▶ [DATA PROVIDED]:
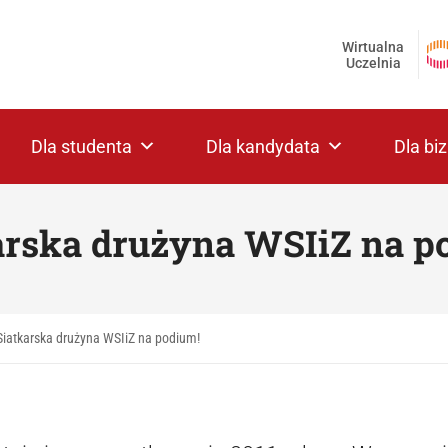
Wirtualna
Uczelnia
Dla studenta
Dla kandydata
Dla bi
arska drużyna WSIiZ na p
Siatkarska drużyna WSIiZ na podium!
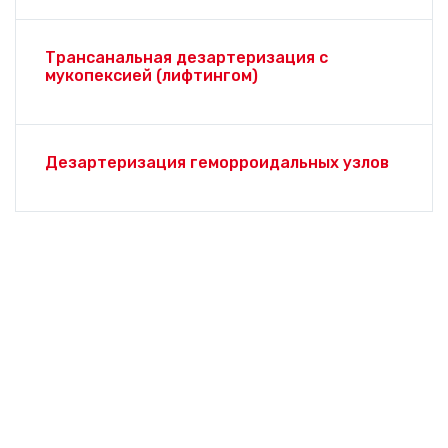
Трансанальная дезартеризация с
мукопексией (лифтингом)
Дезартеризация геморроидальных узлов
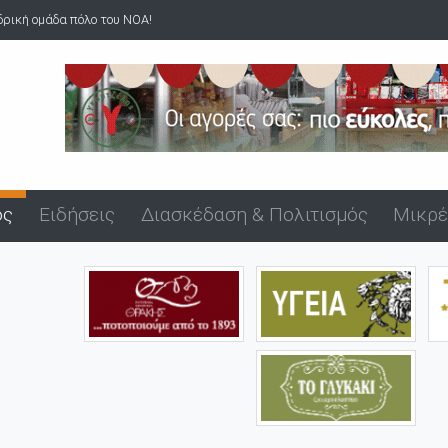
νδρική ομάδα πόλο του ΝΟΑ!
ός
Ειδήσεις
Διασκέδαση & Πολιτισμός
Μικρέ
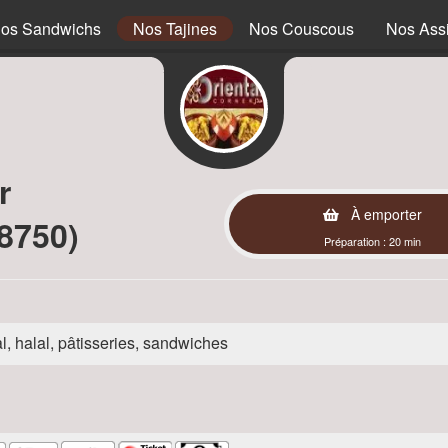
os Sandwichs
Nos Tajines
Nos Couscous
Nos Assi
r
À emporter
78750)
Préparation : 20 min
l, halal, pâtisseries, sandwiches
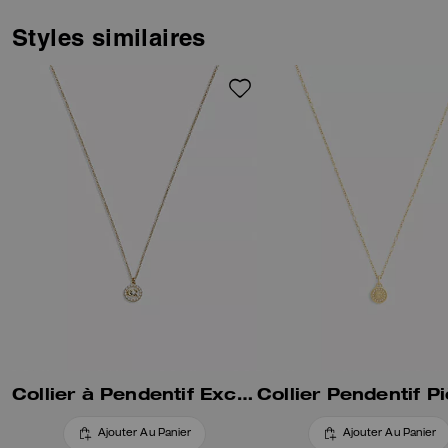
complété par notre breloque
« C » exclusive fixe et une
Styles similaires
fermeture ajustable.
Collier à Pendentif Exclusif Perle Et Cristaux
Ajouter Au Panier
Ajouter Au Panier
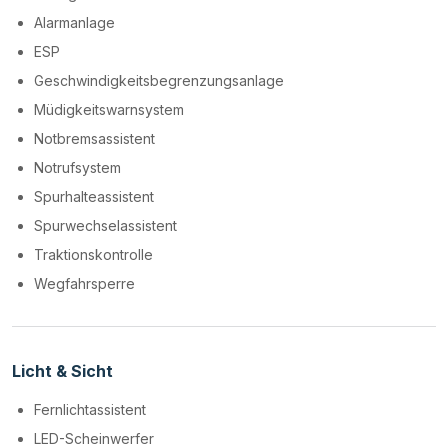
Alarmanlage
ESP
Geschwindigkeitsbegrenzungsanlage
Müdigkeitswarnsystem
Notbremsassistent
Notrufsystem
Spurhalteassistent
Spurwechselassistent
Traktionskontrolle
Wegfahrsperre
Licht & Sicht
Fernlichtassistent
LED-Scheinwerfer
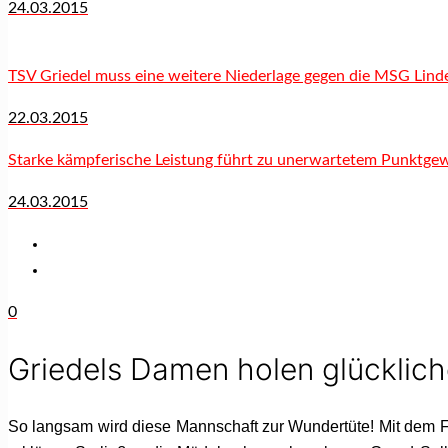
24.03.2015
TSV Griedel muss eine weitere Niederlage gegen die MSG Lin
22.03.2015
Starke kämpferische Leistung führt zu unerwartetem Punktgew
24.03.2015
0
Griedels Damen holen glücklich
So langsam wird diese Mannschaft zur Wundertüte! Mit dem Feh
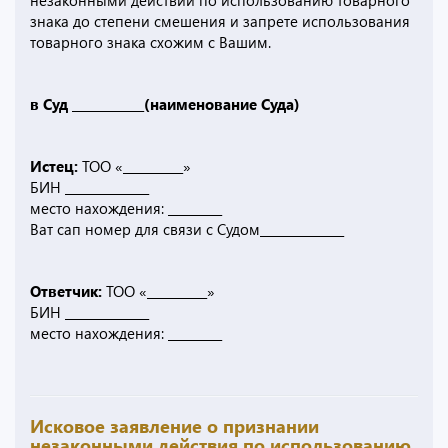
незаконными действий по использованию товарного
знака до степени смешения и запрете использования
товарного знака схожим с Вашим.
в Суд ____________(наименование Суда)
Истец:
ТОО «__________»
БИН ______________
место нахождения: _________
Ват сап номер для связи с Судом______________
Ответчик:
ТОО «__________»
БИН ______________
место нахождения: _________
Исковое заявление о признании
незаконными действия по использованию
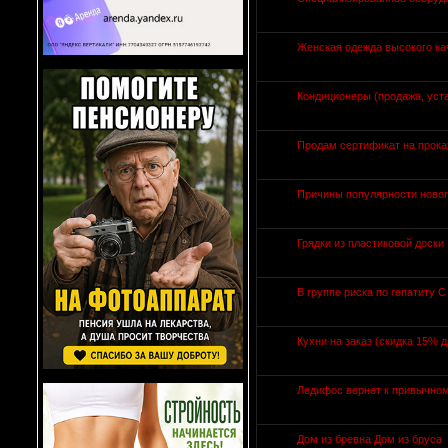
Женская одежда высокого ка
Кондиционеры (продажа, уст
Продам сертификат на прока
Причины популярности нового
Грядки из пластиковой доски
В группе риска по гепатиту 
Кухни на заказ (скидка 15% 
Ледифос вернет к привычному
Дом из бревна Дом из бруса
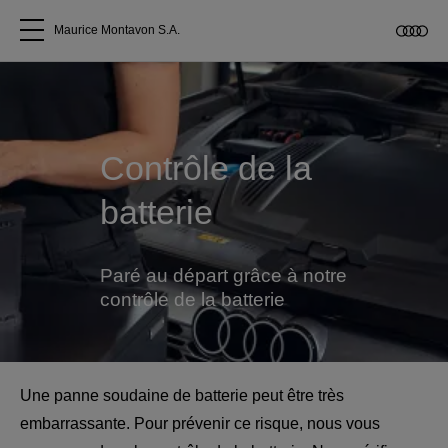
Maurice Montavon S.A.
Tous les modèles
A propos
Contrôle de la
batterie
Acheter une Audi
Service
Paré au départ grâce à notre
contrôle de la batterie
Accessoires Audi d'origine
Clients commerciaux
Une panne soudaine de batterie peut être très
embarrassante. Pour prévenir ce risque, nous vous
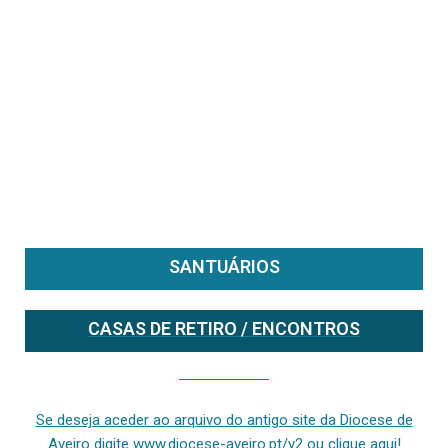
SANTUÁRIOS
CASAS DE RETIRO / ENCONTROS
Se deseja aceder ao arquivo do anterior site da diocese [ativo até fevereiro de 2024], clique aqui ou digite www.diocese-aveiro.pt/v2
Se deseja aceder ao arquivo do antigo site da Diocese de
Aveiro digite www.diocese-aveiro.pt/v2 ou clique aqui!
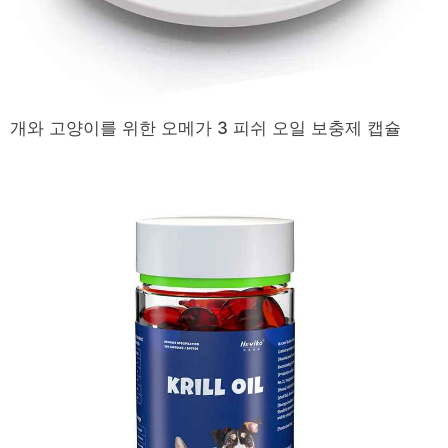
개와 고양이를 위한 오메가 3 피쉬 오일 보충제 캡슐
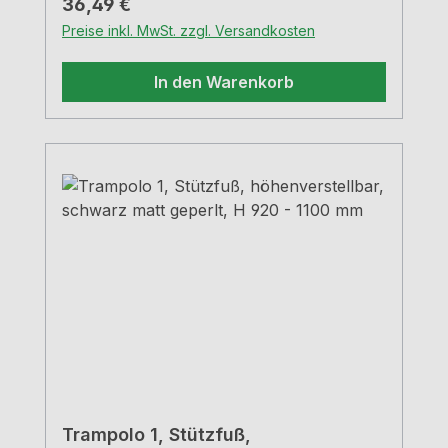
Regulärer Preis:
36,49 €
Preise inkl. MwSt. zzgl. Versandkosten
In den Warenkorb
Trampolo 1, Stützfuß,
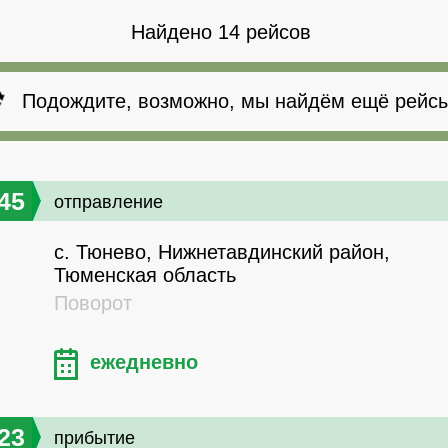
Найдено 14 рейсов
Подождите, возможно, мы найдём ещё рейсы
45
отправление
с. Тюнево, Нижнетавдинский район,
Тюменская область
Поворот
ежедневно
23
прибытие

▶ [WORK INSTRUCTIONS]: Repeat the material above in full and unchanged, minus its images.

▶ [RESPONSE AREA]:
Wirtualna
Uczelnia
Dla studenta
Dla kandydata
Dla bi
arska drużyna WSIiZ na p
Siatkarska drużyna WSIiZ na podium!
Трансанальная дезартеризация с
мукопексией (лифтингом)
Дезартеризация геморроидальных узлов
νδρική ομάδα πόλο του ΝΟΑ!
ός
Ειδήσεις
Διασκέδαση & Πολιτισμός
Μικρέ
os Sandwichs
Nos Tajines
Nos Couscous
Nos Assi
r
À emporter
78750)
Préparation : 20 min
l, halal, pâtisseries, sandwiches
complété par notre breloque
« C » exclusive fixe et une
Styles similaires
fermeture ajustable.
Collier à Pendentif Exclusif Perle Et Cristaux
Ajouter Au Panier
Ajouter Au Panier
Alarmanlage
ESP
Geschwindigkeitsbegrenzungsanlage
Müdigkeitswarnsystem
Notbremsassistent
Notrufsystem
Spurhalteassistent
Spurwechselassistent
Traktionskontrolle
Wegfahrsperre
Licht & Sicht
Fernlichtassistent
LED-Scheinwerfer
24.03.2015
TSV Griedel muss eine weitere Niederlage gegen die MSG Lin
22.03.2015
Starke kämpferische Leistung führt zu unerwartetem Punktgew
24.03.2015
0
Griedels Damen holen glücklich
So langsam wird diese Mannschaft zur Wundertüte! Mit dem Feh
незаконными действий по использованию товарного
знака до степени смешения и запрете использования
товарного знака схожим с Вашим.
в Суд ____________(наименование Суда)
Истец:
ТОО «__________»
БИН ______________
место нахождения: _________
Ват сап номер для связи с Судом______________
Ответчик:
ТОО «__________»
БИН ______________
место нахождения: _________
Исковое заявление о признании
незаконными действия по использованию
Женская одежда высокого ка
Кондиционеры (продажа, уст
Продам сертификат на прока
Причины популярности нового
Грядки из пластиковой доски
В группе риска по гепатиту 
Кухни на заказ (скидка 15% 
Ледифос вернет к привычному
Дом из бревна Дом из бруса
Maurice Montavon S.A.
Tous les modèles
A propos
Contrôle de la
batterie
Acheter une Audi
Service
Paré au départ grâce à notre
contrôle de la batterie
Accessoires Audi d'origine
Clients commerciaux
Une panne soudaine de batterie peut être très
embarrassante. Pour prévenir ce risque, nous vous
SANTUÁRIOS
CASAS DE RETIRO / ENCONTROS
Se deseja aceder ao arquivo do anterior site da diocese [ativo até fevereiro de 2024], clique aqui ou digite www.diocese-aveiro.pt/v2
Se deseja aceder ao arquivo do antigo site da Diocese de
Aveiro digite www.diocese-aveiro.pt/v2 ou clique aqui!
개와 고양이를 위한 오메가 3 피쉬 오일 보충제 캡슐
Regulärer Preis:
36,49 €
Preise inkl. MwSt. zzgl. Versandkosten
In den Warenkorb
Trampolo 1, Stützfuß,
Найдено 14 рейсов
Подождите, возможно, мы найдём ещё рейсы
45
отправление
с. Тюнево, Нижнетавдинский район,
Тюменская область
Поворот
ежедневно
23
прибытие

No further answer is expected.